With the paper screen illuminated, the story of childhood friend “Miss Lella” was sampled, in both spoken word and pictures. Anna carefully wound on the roll as Elizabeth played fiddle and both spoke of the old lady’s life and a bygone era. You could not fail but be intrigued, and impressed by the duo’s ingenuity and the captivating fashion they led the audience through the songs.
Talk about a surreal experience, this one certainly fits the bill. Looking like they had either come from the prairie or wheat fields of Kansas without bothering to change clothes, the girls charmed the audience with a studied entertaining set.
From opening piece “Goin’ Across The Mountain” on through the likes of the above noted, “Miss Lella” and old favourites among followers of the traditional mountain music “Don’t Let Me Die In The Storm” and “John Of Hazelgreen” (like a good many songs of the idiom it is known to some under another title) this really was first class entertainment. Such was the continuous interchange of instruments and vocal permutation the audience never knew what to expect next, other than it was set to be good.
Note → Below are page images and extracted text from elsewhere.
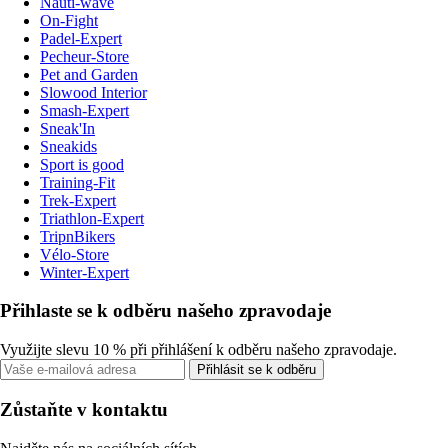
Nauti-wave
On-Fight
Padel-Expert
Pecheur-Store
Pet and Garden
Slowood Interior
Smash-Expert
Sneak'In
Sneakids
Sport is good
Training-Fit
Trek-Expert
Triathlon-Expert
TripnBikers
Vélo-Store
Winter-Expert
Přihlaste se k odběru našeho zpravodaje
Využijte slevu 10 % při přihlášení k odběru našeho zpravodaje.
Přihlásit se k odběru
Zůstaňte v kontaktu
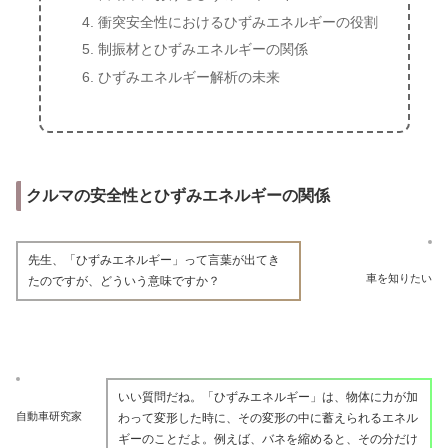
衝突安全性におけるひずみエネルギーの役割
制振材とひずみエネルギーの関係
ひずみエネルギー解析の未来
クルマの安全性とひずみエネルギーの関係
先生、「ひずみエネルギー」って言葉が出てき
車を知りたい
たのですが、どういう意味ですか？
いい質問だね。「ひずみエネルギー」は、物体に力が加
自動車研究家
わって変形した時に、その変形の中に蓄えられるエネル
ギーのことだよ。例えば、バネを縮めると、その分だけ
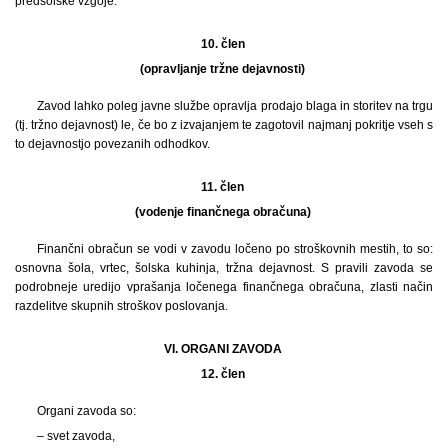
predšolske vzgoje.
10. člen
(opravljanje tržne dejavnosti)
Zavod lahko poleg javne službe opravlja prodajo blaga in storitev na trgu
(tj. tržno dejavnost) le, če bo z izvajanjem te zagotovil najmanj pokritje vseh s
to dejavnostjo povezanih odhodkov.
11. člen
(vodenje finančnega obračuna)
Finančni obračun se vodi v zavodu ločeno po stroškovnih mestih, to so:
osnovna šola, vrtec, šolska kuhinja, tržna dejavnost. S pravili zavoda se
podrobneje uredijo vprašanja ločenega finančnega obračuna, zlasti način
razdelitve skupnih stroškov poslovanja.
VI. ORGANI ZAVODA
12. člen
Organi zavoda so:
– svet zavoda,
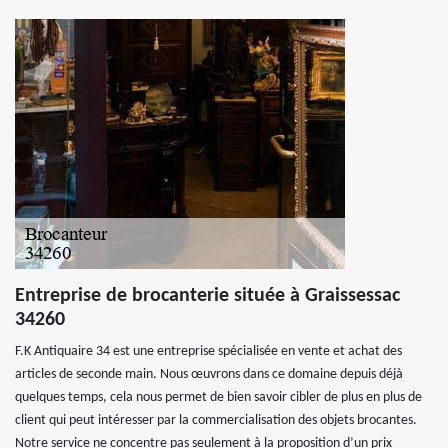
Entreprise de brocanterie située à Graissessac
34260
F.K Antiquaire 34 est une entreprise spécialisée en vente et achat des
articles de seconde main. Nous œuvrons dans ce domaine depuis déjà
quelques temps, cela nous permet de bien savoir cibler de plus en plus de
client qui peut intéresser par la commercialisation des objets brocantes.
Notre service ne concentre pas seulement à la proposition d’un prix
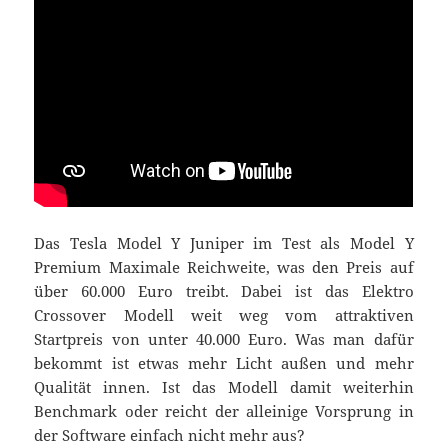
Das Tesla Model Y Juniper im Test als Model Y
Premium Maximale Reichweite, was den Preis auf
über 60.000 Euro treibt. Dabei ist das Elektro
Crossover Modell weit weg vom attraktiven
Startpreis von unter 40.000 Euro. Was man dafür
bekommt ist etwas mehr Licht außen und mehr
Qualität innen. Ist das Modell damit weiterhin
Benchmark oder reicht der alleinige Vorsprung in
der Software einfach nicht mehr aus?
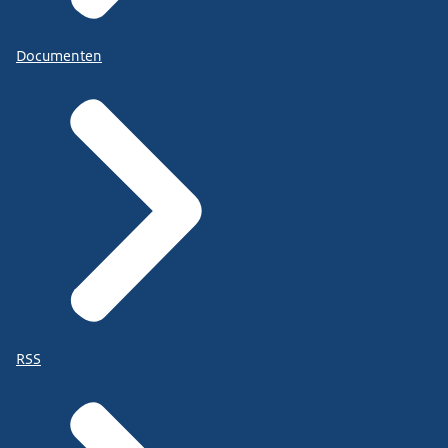
Documenten
RSS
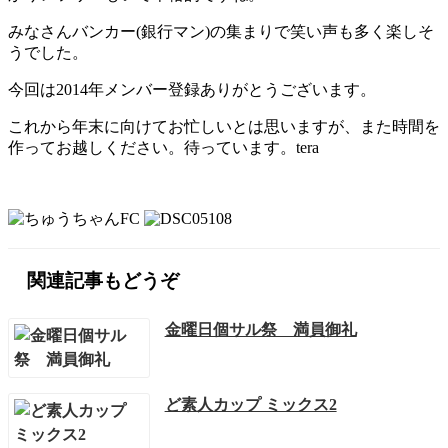
みなさんバンカー(銀行マン)の集まりで笑い声も多く楽しそ
うでした。
今回は2014年メンバー登録ありがとうございます。
これから年末に向けてお忙しいとは思いますが、また時間を
作ってお越しください。待っています。tera
関連記事もどうぞ
金曜日個サル祭 満員御礼
ど素人カップ ミックス2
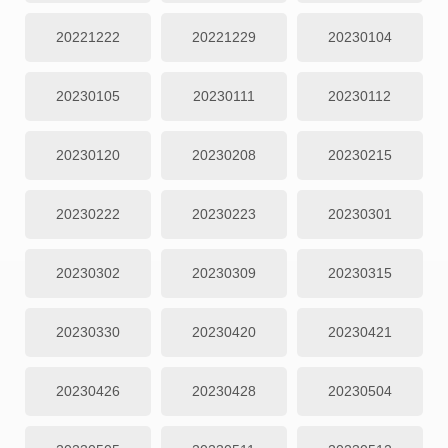
20221222
20221229
20230104
20230105
20230111
20230112
20230120
20230208
20230215
20230222
20230223
20230301
20230302
20230309
20230315
20230330
20230420
20230421
20230426
20230428
20230504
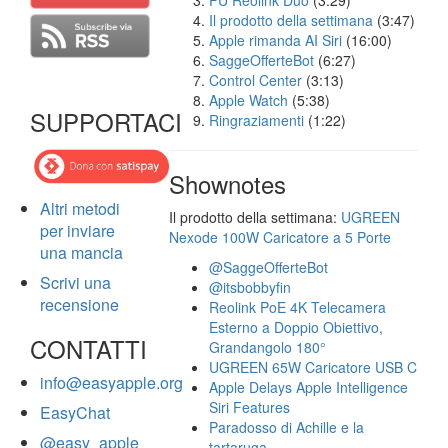
FU Reolink Duo
(3:29)
Il prodotto della settimana
(3:47)
Apple rimanda AI Siri
(16:00)
SaggeOfferteBot
(6:27)
Control Center
(3:13)
Apple Watch
(5:38)
SUPPORTACI
Ringraziamenti
(1:22)
Shownotes
Altri metodi
Il prodotto della settimana:
UGREEN
per inviare
Nexode 100W Caricatore a 5 Porte
una mancia
@SaggeOfferteBot
Scrivi una
@itsbobbyfin
recensione
Reolink PoE 4K Telecamera
Esterno a Doppio Obiettivo,
CONTATTI
Grandangolo 180°
UGREEN 65W Caricatore USB C
info@easyapple.org
Apple Delays Apple Intelligence
Siri Features
EasyChat
Paradosso di Achille e la
@easy_apple
tartaruga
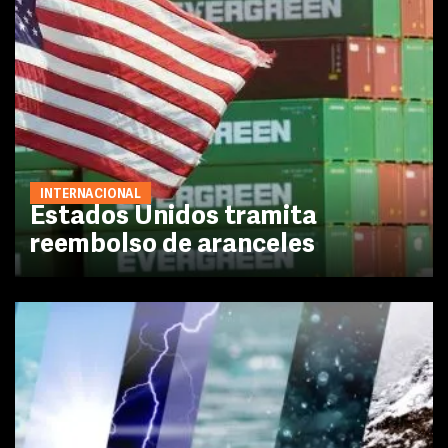
INTERNACIONAL
Estados Unidos tramita
reembolso de aranceles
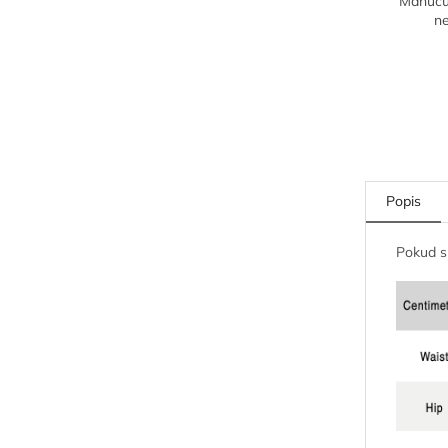
Manucur
n
Popis
Pokud si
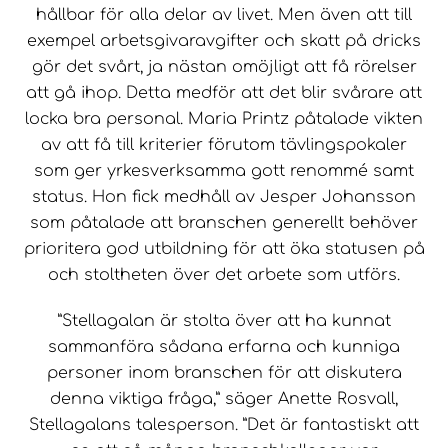
hållbar för alla delar av livet. Men även att till
exempel arbetsgivaravgifter och skatt på dricks
gör det svårt, ja nästan omöjligt att få rörelser
att gå ihop. Detta medför att det blir svårare att
locka bra personal. Maria Printz påtalade vikten
av att få till kriterier förutom tävlingspokaler
som ger yrkesverksamma gott renommé samt
status. Hon fick medhåll av Jesper Johansson
som påtalade att branschen generellt behöver
prioritera god utbildning för att öka statusen på
och stoltheten över det arbete som utförs.
”Stellagalan är stolta över att ha kunnat
sammanföra sådana erfarna och kunniga
personer inom branschen för att diskutera
denna viktiga fråga,” säger Anette Rosvall,
Stellagalans talesperson. ”Det är fantastiskt att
Anna & Elizabeth’s thirst to ensure the old songs of West Virginia, North Carolina and Appalachian mountains and of small communities isn’t lost won a place in my heart. The image of Elizabeth bobbing up and down as she played her acoustic guitar and the girls harmonising, and of course the star of the gig, the Crankie will remain with me for a long long time. May my wait to see them again be short. For their encore, they walked among the audience to perform. At which point, Elizabeth rushed off to their car for the merchandise people demanded.
Opening the evening was local act, Rhoda Dalling. A huge talent in the making, she played exquisite fiddle and claw-hammer banjo in enthralling fashion. Streamlined into old scratchy North Carolina fiddle tunes and Appalachia based-tunes in general her efforts dovetailed nicely. Rhona Dalling’s finest included a version of Cahalen Morrison and Eli West’s “My Bloody Heart”, and with her speaking highly of the duo and Morrison’s latest venture, Western Centuries there’s no doubting the young lady has excellent taste.